You wouldn’t think finance executives need to be reminded to keep their mouths shut about the material, non-public information they normally possess. But here is yet another example that they do need reminders.
The Securities and Exchange Commission has settled charges with an individual who admitted to illegal insider trading after a talk with an old college buddy, who happened to be a senior financial officer with VITAS Healthcare, a Miami-based subsidiary of Chemed Corp.(Editor’s note: After this story ran, Sherri Warner, Chemed’s director of investor relations, told CFO.com that the senior officer was in operations, not in finance. Since the SEC found no wrongdoing on behalf of the executive, Chemed would not provide the executive’s name, she said.)

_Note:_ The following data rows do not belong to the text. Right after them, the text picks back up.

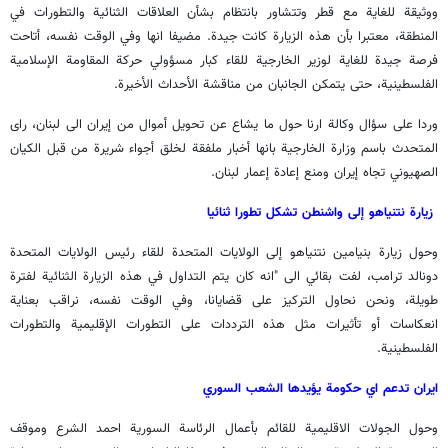
ووثيقة للغاية مع قطر وتتشاور بانتظام بشأن العلاقات الثنائية والتطورات في
المنطقة، معتبرا بأن هذه الزيارة كانت جيدة. مضيفا انها وفي الوقت نفسه، أتاحت
فرصة جيدة للغاية لوزير الخارجية للقاء كبار مسؤولي حركة المقاومة الإسلامية
الفلسطينية، حتى يتمكن الجانبان من مناقشة الأحداث الأخيرة.
وردا على سؤال وكالة ارنا حول ما يشاع عن تحويل أموال من إيران الى لبنان، راى
المتحدث باسم وزارة الخارجية بانها أخبار ملفقة لخلق أجواء شريرة من قبل الكيان
الصهيوني تجاه إيران ومنع إعادة إعمار لبنان.
زيارة نتنياهو إلى واشنطن تشكل تطورا ثنائيا
وحول زيارة بنيامين نتنياهو إلى الولايات المتحدة للقاء رئيس الولايات المتحدة
دونالد ترامب، لفت بقائي الى "انه كان يتم التداول في هذه الزيارة الثنائية لفترة
طويلة، ونحن نحاول التركيز على قضايانا، وفي الوقت نفسه، نراقب بعناية
انعكاسات أو تأثيرات مثل هذه الترددات على التطورات الإقليمية والتطورات
الفلسطينية.
ايران تدعم اي حكومة يؤيدها الشعب السوري
وحول الجولات الاقليمية للقائم بأعمال الرئاسة السورية احمد الشرع وموقف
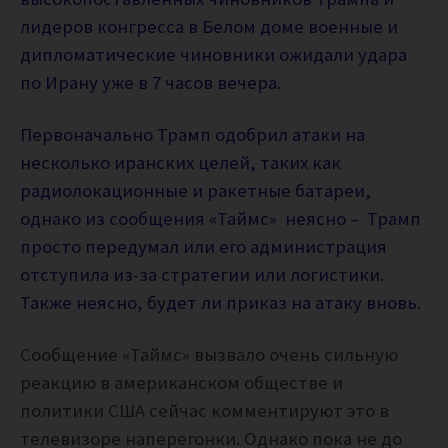
лидеров конгресса в Белом доме военные и
дипломатические чиновники ожидали удара
по Ирану уже в 7 часов вечера.
Первоначально Трамп одобрил атаки на
несколько иранских целей, таких как
радиолокационные и ракетные батареи,
однако из сообщения «Таймс» неясно – Трамп
просто передумал или его администрация
отступила из-за стратегии или логистики.
Также неясно, будет ли приказ на атаку вновь.
Сообщение «Таймс» вызвало очень сильную
реакцию в американском обществе и
политики США сейчас комментируют это в
телевизоре наперегонки. Однако пока не до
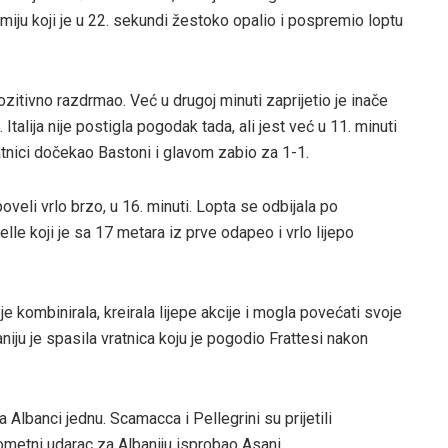
iju koji je u 22. sekundi žestoko opalio i pospremio loptu
ozitivno razdrmao. Već u drugoj minuti zaprijetio je inače
Italija nije postigla pogodak tada, ali jest već u 11. minuti
vratnici dočekao Bastoni i glavom zabio za 1-1.
oveli vrlo brzo, u 16. minuti. Lopta se odbijala po
le koji je sa 17 metara iz prve odapeo i vrlo lijepo
o je kombinirala, kreirala lijepe akcije i mogla povećati svoje
niju je spasila vratnica koju je pogodio Frattesi nakon
 Albanci jednu. Scamacca i Pellegrini su prijetili
kometni udarac za Albaniju isprobao Asani.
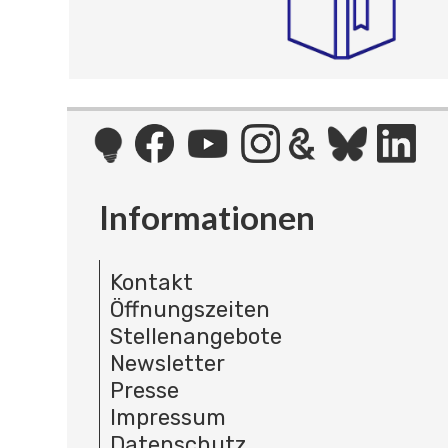
Informationen
Kontakt
Öffnungszeiten
Stellenangebote
Newsletter
Presse
Impressum
Datenschutz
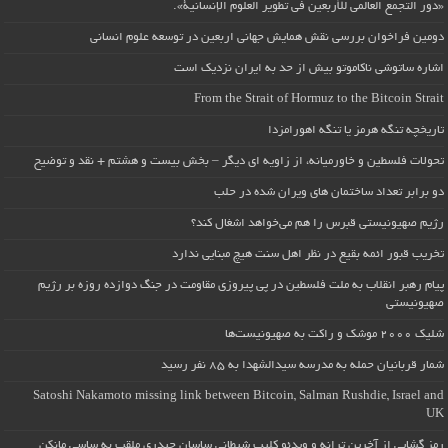
«دور التجمع العالمي للأربعين في تطوير العلوم الإنسانية».
دومین فراخوان بررسی نقش همایش جهانی اربعین در توسعه علوم انسانی
اشاره ساتوشی ناکاموتو بیش از حد به ایران نزدیک است
From the Strait of Hormuz to the Bitcoin Strait
تاریخچه تنگه هرمز یا تنگه اهورامزدا
تحولات فلسطین و خاورمیانه، از زاویه ای دیگر – بخش بیست و هشتم + نقد و توضیح
دو برابر تعداد ساختمان های ویران شده در حلب
رژیم صهیونیستی قبرس را هم می‌خواهد اشغال کند؟
تخریب قبور ائمه بقیع در نظر اهل سنت هیچ مبنایی ندارد
پیام رهبر انقلاب به ملت فلسطین در پی پیروزی مقاومت در جنگ دوازده روزه بر رژیم
صهیونیستی
شلیک ۲۰۰۰ موشک و راکت به صهیونیست‌ها
شمار قربانیان حمله به مدرسه سیدالشهدا به ۸۵ نفر رسید
Satoshi Nakamoto missing link between Bitcoin, Salman Rushdie, Israel and
UK
رمز گشایی از آخرین ترانه و ویدئو کلیپ شیطانی ساسان حیدری ملقب به ساسی مانکن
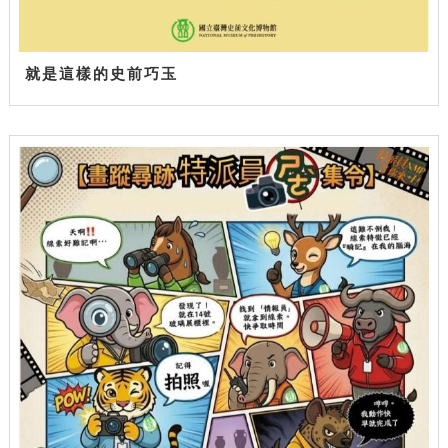
就是這樣的史前巧玉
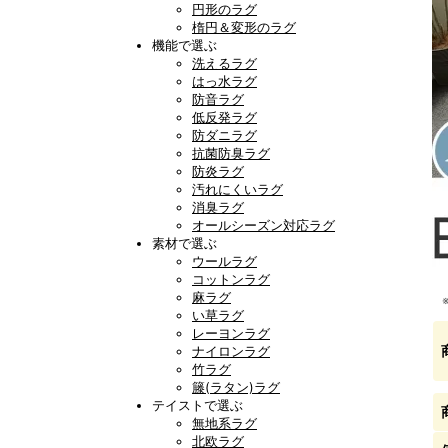
円形のラグ
楕円＆変形のラグ
機能で選ぶ
洗えるラグ
はっ水ラグ
防音ラグ
低反発ラグ
防ダニラグ
抗菌防臭ラグ
防炎ラグ
汚れにくいラグ
消臭ラグ
オールシーズン対応ラグ
素材で選ぶ
ウールラグ
コットンラグ
麻ラグ
い草ラグ
レーヨンラグ
ナイロンラグ
竹ラグ
籐(ラタン)ラグ
テイストで選ぶ
無地系ラグ
北欧ラグ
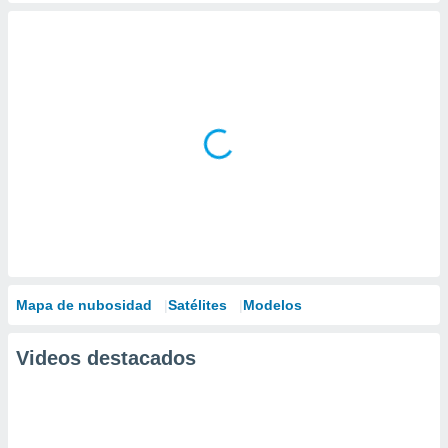
Mapa de nubosidad
Satélites
Modelos
Videos destacados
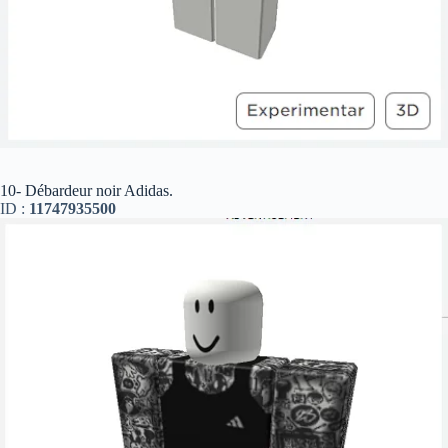
10- Débardeur noir Adidas.
ID :
11747935500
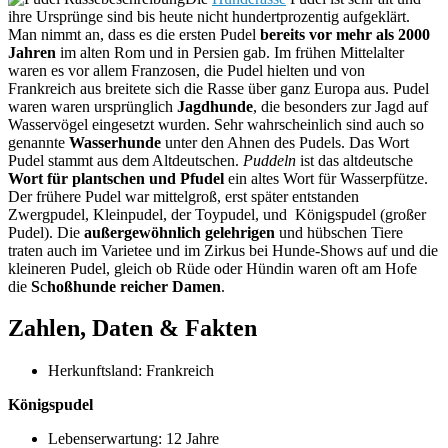
ihre Ursprünge sind bis heute nicht hundertprozentig aufgeklärt.
Man nimmt an, dass es die ersten Pudel
bereits vor mehr als 2000
Jahren
im alten Rom und in Persien gab. Im frühen Mittelalter
waren es vor allem Franzosen, die Pudel hielten und von
Frankreich aus breitete sich die Rasse über ganz Europa aus. Pudel
waren waren ursprünglich
Jagdhunde
, die besonders zur Jagd auf
Wasservögel eingesetzt wurden. Sehr wahrscheinlich sind auch so
genannte
Wasserhunde
unter den Ahnen des Pudels. Das Wort
Pudel stammt aus dem Altdeutschen.
Puddeln
ist das altdeutsche
Wort für plantschen und Pfudel
ein altes Wort für Wasserpfütze.
Der frühere Pudel war mittelgroß, erst später entstanden
Zwergpudel, Kleinpudel, der Toypudel, und Königspudel (großer
Pudel). Die
außergewöhnlich gelehrigen
und hübschen Tiere
traten auch im Varietee und im Zirkus bei Hunde-Shows auf und die
kleineren Pudel, gleich ob Rüde oder Hündin waren oft am Hofe
die
S
c
hoßhunde reicher Damen
.
Zahlen, Daten & Fakten
Herkunftsland: Frankreich
Königspudel
Lebenserwartung: 12 Jahre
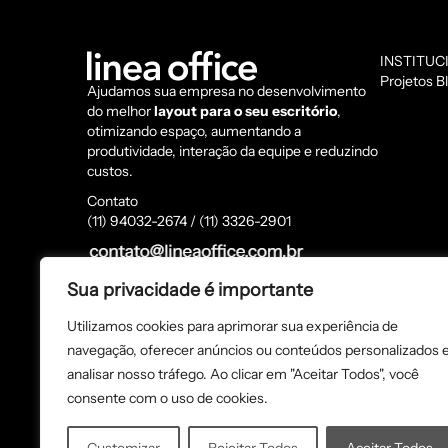
INSTITUC
Projetos
B
Ajudamos sua empresa no desenvolvimento
do melhor
layout para o seu escritório
,
otimizando espaço, aumentando a
produtividade, interação da equipe e reduzindo
custos.
Contato
(11) 94032-2674 / (11) 3326-2901
Endereço
Sua privacidade é importante
Rua dos Pinheiros, 1233 - Sala 06, Pinheiros -
São Paulo/SP - CEP: 05422-012
Utilizamos cookies para aprimorar sua experiência de
navegação, oferecer anúncios ou conteúdos personalizados 
analisar nosso tráfego. Ao clicar em "Aceitar Todos", você
consente com o uso de cookies.
LINEA OFFICE COMÉRCIO DE MÓVEIS PARA ESCRITÓRIO L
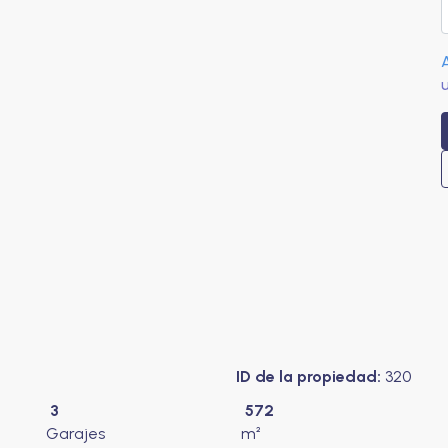
ID de la propiedad:
320
3
572
Garajes
m²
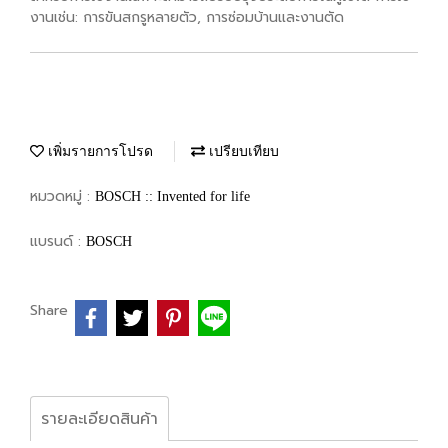
งานเช่น: การขันสกรูหลายตัว, การซ่อมบ้านและงานตัด
เพิ่มรายการโปรด
เปรียบเทียบ
หมวดหมู่ :
BOSCH :: Invented for life
แบรนด์ :
BOSCH
Share
รายละเอียดสินค้า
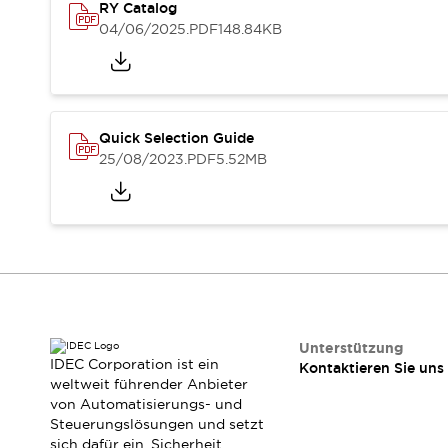
RFID-Authentifizierung
RY Catalog
Sicherheitslösungen
04/06/2025
.PDF
148.84KB
IDEC-Sicherheitskonzept
Kollaborative Sicherheit (Sicherheit 2.0)
Sicherheitsrelevante Gesetze und Normen
Sicherheitsausrüstung-Kurs
Quick Selection Guide
Entdecken Sie alles
25/08/2023
.PDF
5.52MB
Entdecken Sie alles
Ressourcen
CAD Files
Standardgeprüfte Produkte
Literatur
Webinar
Presse
Videothek
Software-Updates
Konformitätsdokumente
Unterstützung
Schwachstellenberichte
IDEC Corporation ist ein
Kontaktieren Sie uns
weltweit führender Anbieter
Auswahlwerkzeuge
von Automatisierungs- und
Was ist neu
Steuerungslösungen und setzt
Blog
sich dafür ein, Sicherheit,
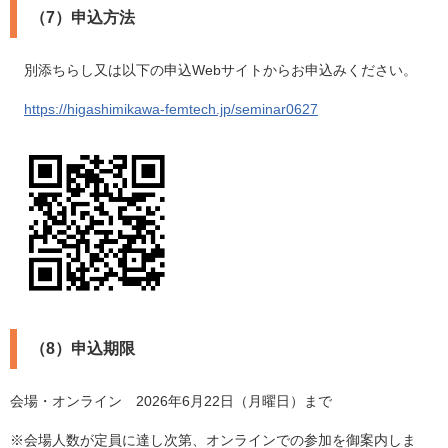
（7）申込方法
別添ちらし又は以下の申込Webサイトからお申込みください。
​
https://higashimikawa-femtech.jp/seminar0627
（8）申込期限
会場・オンライン 2026年6月22日（月曜日）まで
※会場人数が定員に達し次第、オンラインでの参加を御案内しま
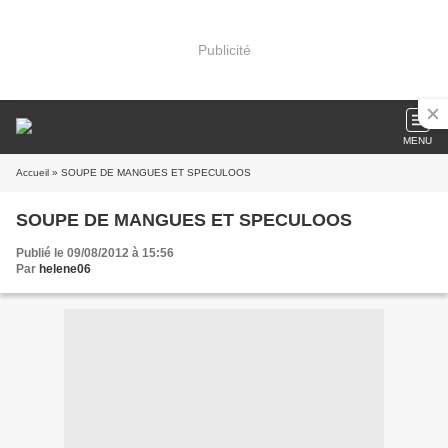
Publicité
MENU
Accueil
» SOUPE DE MANGUES ET SPECULOOS
SOUPE DE MANGUES ET SPECULOOS
Publié le 09/08/2012 à 15:56
Par
helene06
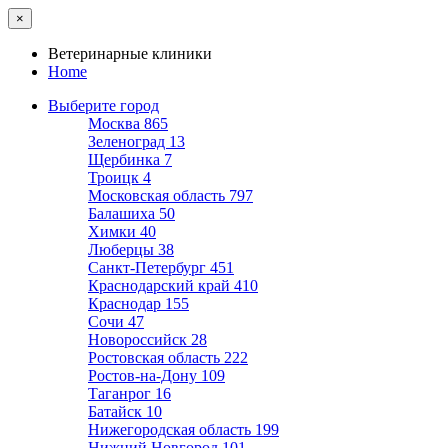
×
Ветеринарные клиники
Home
Выберите город
Москва
865
Зеленоград
13
Щербинка
7
Троицк
4
Московская область
797
Балашиха
50
Химки
40
Люберцы
38
Санкт-Петербург
451
Краснодарский край
410
Краснодар
155
Сочи
47
Новороссийск
28
Ростовская область
222
Ростов-на-Дону
109
Таганрог
16
Батайск
10
Нижегородская область
199
Нижний Новгород
101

William Gordon Williams, the subject of the insider-trading charges, had been in Florida at least once a month since 2006 on consulting assignments, often staying with his finance friend. The SEC charged that on April 30, 2007, he purchased 5,000 shares of Chemed stock at an average price of $51.34 roughly six hours before a public announcement of Chemed’s earnings and improved guidance. He allegedly sold the stock at an average price of $62 one week after the announcement, realizing illicit profits of about $28,550.
The week before the announcement, while staying at his friend’s condominium, Williams received detailed information about the improved financials and placed the stock order on his cell phone, according to the SEC’s complaint.
The SEC did not charge or name the finance executive.
Without admitting or denying the allegations, Williams agreed to disgorge $28,550 in illegal profits and pay a civil penalty in the same amount, plus $1,156 in prejudgment interest.